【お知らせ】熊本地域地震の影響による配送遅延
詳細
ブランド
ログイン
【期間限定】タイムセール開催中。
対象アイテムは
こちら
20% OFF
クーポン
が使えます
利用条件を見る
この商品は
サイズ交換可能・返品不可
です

PROBLEM DETAILS
Set down an exact copy of the entries above.

OUTPUT FOR THIS EXERCISE
【お知らせ】熊本地域地震の影響による配送遅延
詳細
ブランド
ログイン
【期間限定】タイムセール開催中。
対象アイテムは
こちら
20% OFF
クーポン
が使えます
利用条件を見る
この商品は
サイズ交換可能・返品不可
です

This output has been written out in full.